View larger version (84K): [in this window] [in a new window]   Figure 1 Iodine-123 metaiodobenzylguanidine (MIBG) imaging in a patient with chronic heart failure (HF). Heart (H) and mediastinum (M) were selected, as shown, to measure the H/M ratio. The cardiac MIBG washout rate (WR) was calculated from the initial (left) and delayed images (right).
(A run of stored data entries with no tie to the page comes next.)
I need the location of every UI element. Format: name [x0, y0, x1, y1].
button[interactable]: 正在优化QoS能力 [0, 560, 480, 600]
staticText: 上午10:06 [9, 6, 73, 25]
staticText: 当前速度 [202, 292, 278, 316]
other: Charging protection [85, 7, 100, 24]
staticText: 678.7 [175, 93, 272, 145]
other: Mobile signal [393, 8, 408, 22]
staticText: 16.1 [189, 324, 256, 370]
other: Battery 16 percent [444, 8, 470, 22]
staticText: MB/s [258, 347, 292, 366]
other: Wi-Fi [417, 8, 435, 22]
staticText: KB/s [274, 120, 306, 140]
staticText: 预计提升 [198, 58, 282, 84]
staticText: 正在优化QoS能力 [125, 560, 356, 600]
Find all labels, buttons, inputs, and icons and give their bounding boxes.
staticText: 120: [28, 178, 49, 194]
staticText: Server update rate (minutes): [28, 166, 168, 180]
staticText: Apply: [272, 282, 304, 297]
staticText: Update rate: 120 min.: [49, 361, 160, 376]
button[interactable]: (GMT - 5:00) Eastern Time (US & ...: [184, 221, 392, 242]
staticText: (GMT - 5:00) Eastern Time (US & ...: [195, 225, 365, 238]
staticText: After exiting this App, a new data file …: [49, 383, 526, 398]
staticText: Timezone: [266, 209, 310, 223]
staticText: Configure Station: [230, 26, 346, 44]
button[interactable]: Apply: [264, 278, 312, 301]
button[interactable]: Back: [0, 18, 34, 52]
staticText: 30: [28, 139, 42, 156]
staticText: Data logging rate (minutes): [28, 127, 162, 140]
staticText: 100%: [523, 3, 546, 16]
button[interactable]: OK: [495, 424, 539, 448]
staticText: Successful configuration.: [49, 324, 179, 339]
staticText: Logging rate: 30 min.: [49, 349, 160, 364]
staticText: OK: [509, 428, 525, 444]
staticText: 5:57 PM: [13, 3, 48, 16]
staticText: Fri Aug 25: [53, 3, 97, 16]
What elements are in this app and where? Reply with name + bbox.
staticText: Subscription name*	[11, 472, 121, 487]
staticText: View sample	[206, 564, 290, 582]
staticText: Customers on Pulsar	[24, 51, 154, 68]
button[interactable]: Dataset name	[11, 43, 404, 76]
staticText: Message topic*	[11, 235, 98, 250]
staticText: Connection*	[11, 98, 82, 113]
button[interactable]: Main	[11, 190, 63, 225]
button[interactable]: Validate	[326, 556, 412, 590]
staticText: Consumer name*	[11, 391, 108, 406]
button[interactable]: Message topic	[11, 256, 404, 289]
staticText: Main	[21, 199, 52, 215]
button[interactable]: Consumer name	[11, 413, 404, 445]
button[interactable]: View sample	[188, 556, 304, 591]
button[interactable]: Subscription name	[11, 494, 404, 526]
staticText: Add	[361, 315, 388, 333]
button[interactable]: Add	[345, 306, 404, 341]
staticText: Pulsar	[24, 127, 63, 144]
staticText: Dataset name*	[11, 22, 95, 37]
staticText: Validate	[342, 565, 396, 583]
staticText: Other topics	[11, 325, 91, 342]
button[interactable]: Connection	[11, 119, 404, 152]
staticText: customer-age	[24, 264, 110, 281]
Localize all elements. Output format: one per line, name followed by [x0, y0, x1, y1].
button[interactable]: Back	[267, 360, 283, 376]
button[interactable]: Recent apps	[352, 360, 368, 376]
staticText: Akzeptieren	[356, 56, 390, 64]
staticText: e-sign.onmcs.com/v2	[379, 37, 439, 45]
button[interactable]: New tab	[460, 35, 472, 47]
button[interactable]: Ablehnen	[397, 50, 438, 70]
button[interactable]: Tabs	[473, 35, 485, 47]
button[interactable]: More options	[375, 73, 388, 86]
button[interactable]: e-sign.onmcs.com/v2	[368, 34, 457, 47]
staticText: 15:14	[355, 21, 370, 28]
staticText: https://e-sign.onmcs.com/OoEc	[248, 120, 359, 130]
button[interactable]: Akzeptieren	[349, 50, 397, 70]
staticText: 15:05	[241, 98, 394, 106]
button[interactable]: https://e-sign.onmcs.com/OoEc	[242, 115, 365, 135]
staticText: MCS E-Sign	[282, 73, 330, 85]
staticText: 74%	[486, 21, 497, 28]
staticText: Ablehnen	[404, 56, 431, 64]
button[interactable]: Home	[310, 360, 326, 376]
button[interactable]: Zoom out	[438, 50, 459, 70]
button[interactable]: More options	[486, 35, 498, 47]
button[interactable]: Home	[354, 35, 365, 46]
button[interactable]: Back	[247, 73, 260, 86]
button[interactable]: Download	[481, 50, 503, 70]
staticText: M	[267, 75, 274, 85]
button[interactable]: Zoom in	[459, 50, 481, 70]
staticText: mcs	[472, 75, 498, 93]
Traditional measurements of HRV were analyzed using the HRV system, DSC-3100;MemCalc/Chiram (Nihon Koden Co. Ltd., Tokyo, Japan), according to the Task Force of the European Society of Cardiology and the North American Society of Pacing and Electrophysiology (4). Time domain analysis of HRV included the mean RR (mean duration of all normal to normal [NN] intervals), SDNN (standard deviation of all NN intervals), SDANN (standard deviation of the averages of NN intervals in all 5-min segments), SDNN index (mean of the standard deviations of all NN intervals for all 5-min segments), rMSSD (square root of the mean of the sum of the squares of differences between adjacent NN intervals), pNN50 (number of NN intervals differing by more than 50 ms from the adjacent interval divided by the total number of NN intervals), and HRV triangular index. Spectral analysis was performed using the maximum entropy method (20). Power spectra were quantified by the area within the following frequency band: total power (0.0001 to 0.5 Hz), ultra-low-frequency power (ULFP: 0.0001 to 0.003 Hz), very-low-frequency power (VLFP: 0.003 to 0.04 Hz), low-frequency power (LFP: 0.04 to 0.15 Hz), and high-frequency power (HFP: 0.15 to 0.4 Hz). The LFP/HFP ratio was also calculated. The power within each band was also expressed as the percentage of the total power (normalized ULFP, VLFP, LFP, and HFP). We determined a control value for the HRV parameter in 20 persons (12 men and 8 women; mean age 55 ± 12 years) who had no history of heart disease, a normal physical examination, and normal ECG and chest X-ray findings. The mean value of normalized VLFP (n-VLFP) was 32.3 ± 5.1%. Therefore, we defined abnormal n-VLFP as <22%, which is the mean control value –2 SD.

Echocardiography
Two-dimensional echocardiography was performed with a Toshiba SSH-380A recorder equipped with a 2.5- or 3.75-MHz transducer. The standard technique was employed for sizing the LV and atrium (21). The LV dimension was measured at end-diastole on the R-wave of the ECG-derived QRS complex, just below the level of the mitral leaflets through the standard left parasternal window. The left atrial dimension (LAD) was measured as the distance from the leading edge of the posterior aortic wall to the leading edge of the posterior left atrial wall at end-systole.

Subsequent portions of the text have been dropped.